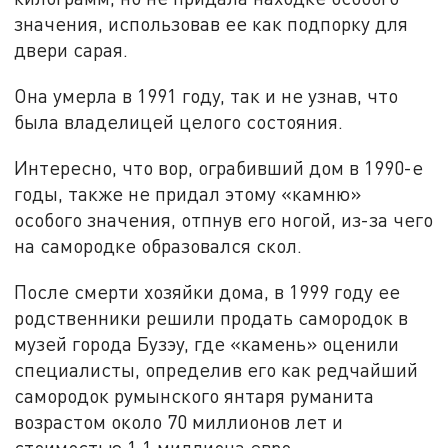
значения, использовав ее как подпорку для
двери сарая.
Она умерла в 1991 году, так и не узнав, что
была владелицей целого состояния.
Интересно, что вор, ограбивший дом в 1990-е
годы, также не придал этому «камню»
особого значения, отпнув его ногой, из-за чего
на самородке образовался скол.
После смерти хозяйки дома, в 1999 году ее
родственники решили продать самородок в
музей города Бузэу, где «камень» оценили
специалисты, определив его как редчайший
самородок румынского янтаря руманита
возрастом около 70 миллионов лет и
стоимостью 1,1 миллиона евро.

> [TASK]: Only the lines from the one with "самородок румынского янтаря руманита" to the end of the entries above belong in your answer. Retype them exactly.

> [EXERCISE RESULT]:
самородок румынского янтаря руманита
возрастом около 70 миллионов лет и
стоимостью 1,1 миллиона евро.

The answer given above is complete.